# A simple way to store clamps



## andrewr79 (Dec 17, 2011)

Hi

I'd managed to miss this obvious solution to storing my clamps for months, and thought I'd share it here to save others the "Oh, why did it take me so long to figure it out" moment!

http://thewoodworkgeek.wordpress.com/2011/12/17/solving-the-clamp-storage-issue/

Cheers
Andrew


----------



## ksSlim (Jun 27, 2010)

Modified step ladder concept (shop built) works well for a portable rack to use near the assembly area. Wheels are good!


----------



## TCCcabinetmaker (Dec 14, 2011)

pfft, I made a box for my F clamps, and put all my pipe clamps in a 5 gallon bucket, my squeeze clamps in a drawer with my c clamps, and my screw clamps on the leg of the work bench, at my home shop. Of course the cabinet shop has a more sophisticated rack behind the table saw for clamps.


----------



## doncutlip (Aug 30, 2008)

OK, now I feel stupid. I built one










From a design in a magazine, modified the concept a bit in the way I store parallel jaw clamps. The other side holds pipe and bar clamps. Whole thing is on wheels.


----------



## andrewr79 (Dec 17, 2011)

Looks much nicer than my way Don!


----------



## cuttwice (Jan 18, 2011)

Don, the rungs on that ladder look a little irregular, and I'd be nervous it would roll away from whatever I was trying to reach when I was climbing on it.


----------



## andrewr79 (Dec 17, 2011)

cutwice, I want a 'like' button for that

I'm going to have to rethink my solution after a visit from Santa, I think I'll be using Don's version as a guide


----------



## BerBer5985 (Oct 10, 2011)

Mine hang from a closet rod that used to hang jackets in the garage. Seems to work just fine for me.


----------



## NiteWalker (May 7, 2011)

I like Tom Hintz's design.
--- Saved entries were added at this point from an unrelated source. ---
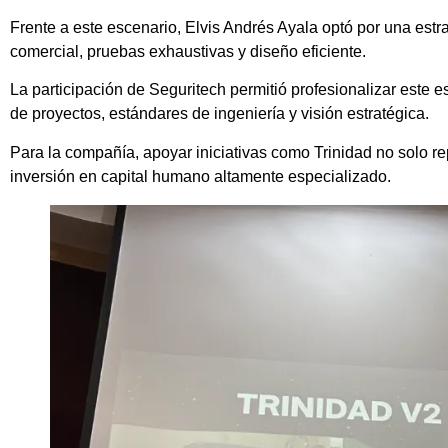
Frente a este escenario, Elvis Andrés Ayala optó por una estra
comercial, pruebas exhaustivas y diseño eficiente.
La participación de Seguritech permitió profesionalizar este 
de proyectos, estándares de ingeniería y visión estratégica.
Para la compañía, apoyar iniciativas como Trinidad no solo re
inversión en capital humano altamente especializado.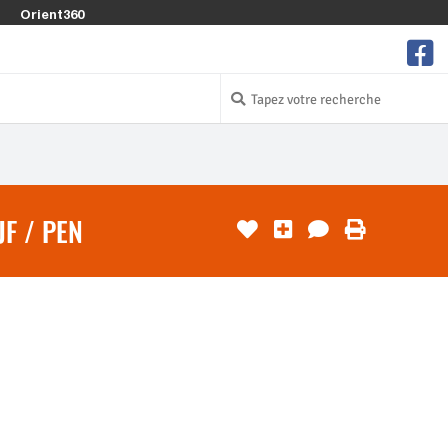
Orient360
F / PEN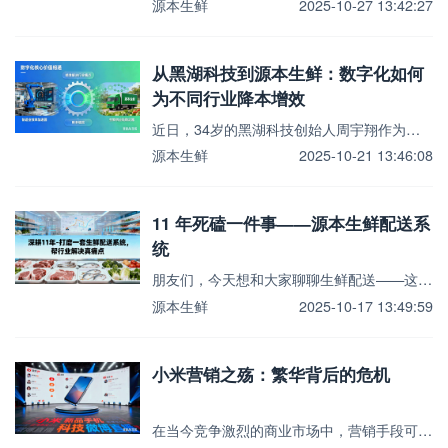
源本生鲜
2025-10-27 13:42:27
从黑湖科技到源本生鲜：数字化如何
为不同行业降本增效
近日，34岁的黑湖科技创始人周宇翔作为工业软件领域唯一代表，出席了由国务院总理李强主持的经济形势专家...
源本生鲜
2025-10-21 13:46:08
11 年死磕一件事——源本生鲜配送系
统
朋友们，今天想和大家聊聊生鲜配送——这行看着“小众”，却连着千万家庭的餐桌安全、千万商户的生计运转，...
源本生鲜
2025-10-17 13:49:59
小米营销之殇：繁华背后的危机
在当今竞争激烈的商业市场中，营销手段可谓五花八门，其重要性不言而喻。以小米公司为例，小米向来以独特且...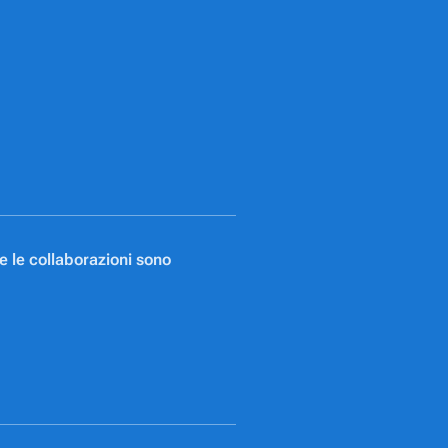
 le collaborazioni sono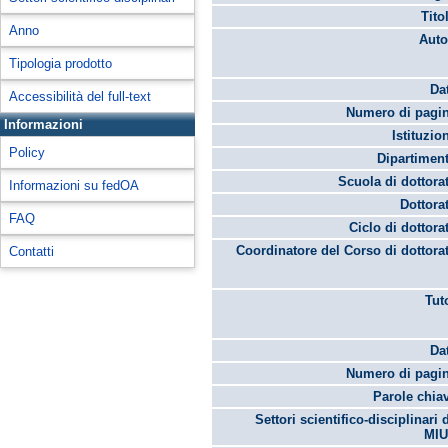
Tito
Anno
Auto
Tipologia prodotto
Da
Accessibilità del full-text
Numero di pagin
Informazioni
Istituzio
Policy
Dipartimen
Scuola di dottora
Informazioni su fedOA
Dottora
FAQ
Ciclo di dottora
Coordinatore del Corso di dottora
Contatti
Tut
Da
Numero di pagin
Parole chia
Settori scientifico-disciplinari 
MIU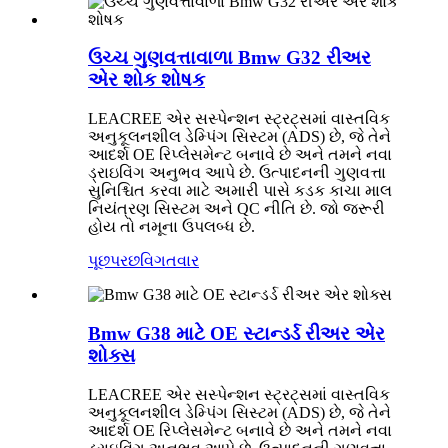
ઉચ્ચ ગુણવત્તાવાળા Bmw G32 રીઅર
એર શોક શોષક
LEACREE એર સસ્પેન્શન સ્ટ્રટ્સમાં વાસ્તવિક
અનુકૂલનશીલ ડેમ્પિંગ સિસ્ટમ (ADS) છે, જે તેને
આદર્શ OE રિપ્લેસમેન્ટ બનાવે છે અને તમને નવા
ડ્રાઇવિંગ અનુભવ આપે છે. ઉત્પાદનની ગુણવત્તા
સુનિશ્ચિત કરવા માટે અમારી પાસે કડક કાચા માલ
નિયંત્રણ સિસ્ટમ અને QC નીતિ છે. જો જરૂરી
હોય તો નમૂના ઉપલબ્ધ છે.
પૂછપરછ
વિગતવાર
Bmw G38 માટે OE સ્ટાન્ડર્ડ રીઅર એર
શોક્સ
LEACREE એર સસ્પેન્શન સ્ટ્રટ્સમાં વાસ્તવિક
અનુકૂલનશીલ ડેમ્પિંગ સિસ્ટમ (ADS) છે, જે તેને
આદર્શ OE રિપ્લેસમેન્ટ બનાવે છે અને તમને નવા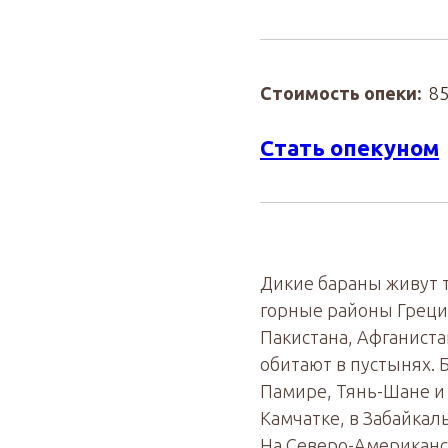
Стоимость опеки:
85
Стать опекуном
Дикие бараны живут 
горные районы Греции
Пакистана, Афганиста
обитают в пустынях. 
Памире, Тянь-Шане и
Камчатке, в Забайкаль
На Северо-Американс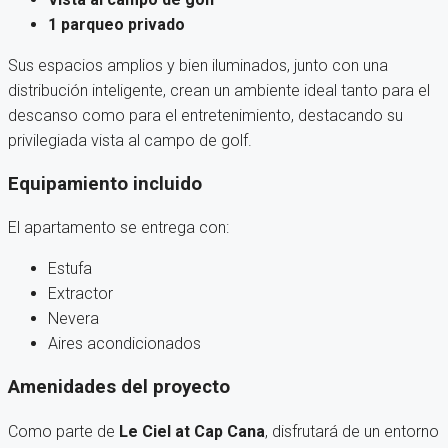
1 parqueo privado
Sus espacios amplios y bien iluminados, junto con una
distribución inteligente, crean un ambiente ideal tanto para el
descanso como para el entretenimiento, destacando su
privilegiada vista al campo de golf.
Equipamiento incluido
El apartamento se entrega con:
Estufa
Extractor
Nevera
Aires acondicionados
Amenidades del proyecto
Como parte de
Le Ciel at Cap Cana
, disfrutará de un entorno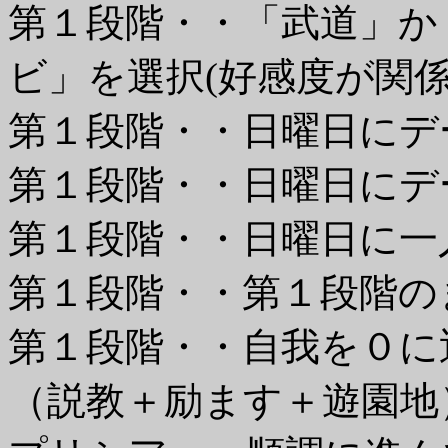
第１段階・・「武道」か
ビ」を選択(好感度が関係
第１段階・・日曜日にデ
第１段階・・日曜日にデ
第１段階・・日曜日に一
第１段階・・第１段階の
第１段階・・自我を０に
（説教＋励ます＋遊園地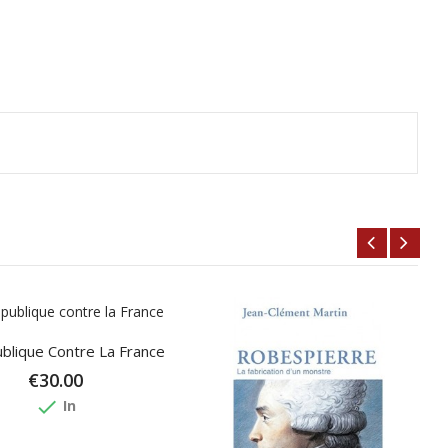
blique Contre La France
€30.00
done
In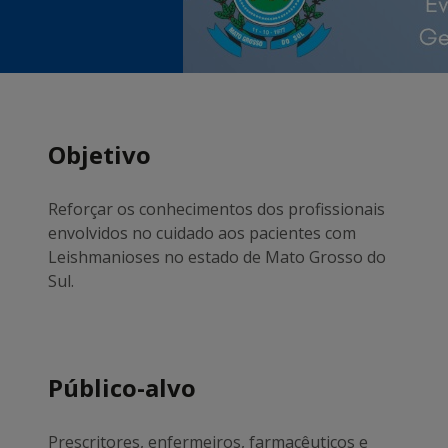
Objetivo
Reforçar os conhecimentos dos profissionais
envolvidos no cuidado aos pacientes com
Leishmanioses no estado de Mato Grosso do
Sul.
Público-alvo
Prescritores, enfermeiros, farmacêuticos e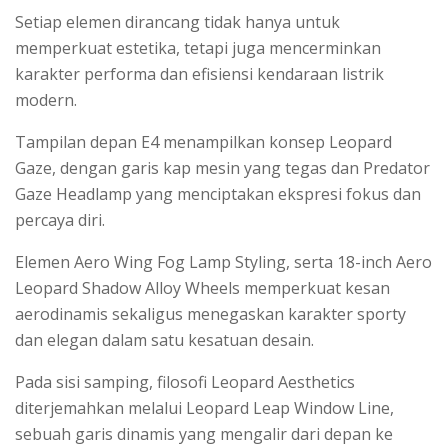
Setiap elemen dirancang tidak hanya untuk
memperkuat estetika, tetapi juga mencerminkan
karakter performa dan efisiensi kendaraan listrik
modern.
Tampilan depan E4 menampilkan konsep Leopard
Gaze, dengan garis kap mesin yang tegas dan Predator
Gaze Headlamp yang menciptakan ekspresi fokus dan
percaya diri.
Elemen Aero Wing Fog Lamp Styling, serta 18-inch Aero
Leopard Shadow Alloy Wheels memperkuat kesan
aerodinamis sekaligus menegaskan karakter sporty
dan elegan dalam satu kesatuan desain.
Pada sisi samping, filosofi Leopard Aesthetics
diterjemahkan melalui Leopard Leap Window Line,
sebuah garis dinamis yang mengalir dari depan ke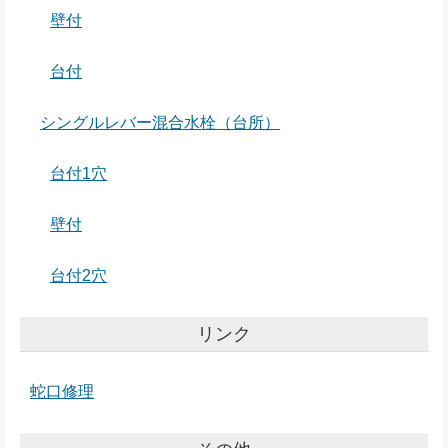
壁付
台付
シングルレバー混合水栓（台所）
台付1穴
壁付
台付2穴
リンク
蛇口修理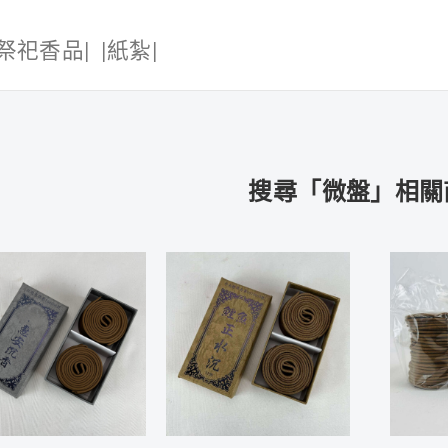
|祭祀香品|
|紙紮|
搜尋「微盤」相關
Simple, sturdy and the design is easily adjusted to accommodate different wall spaces and clamp types.


----------



## toymike (Nov 17, 2011)

This would work for me utill I needed the ladder….lol


----------



## Bagtown (Mar 9, 2008)

Hmmm… mine all lean against the wall in the corner behind a tall cabinet, and I untangle them every time I need to use them. . . 
Step ladder would be a good idea, if my son returned it. 

Mike


----------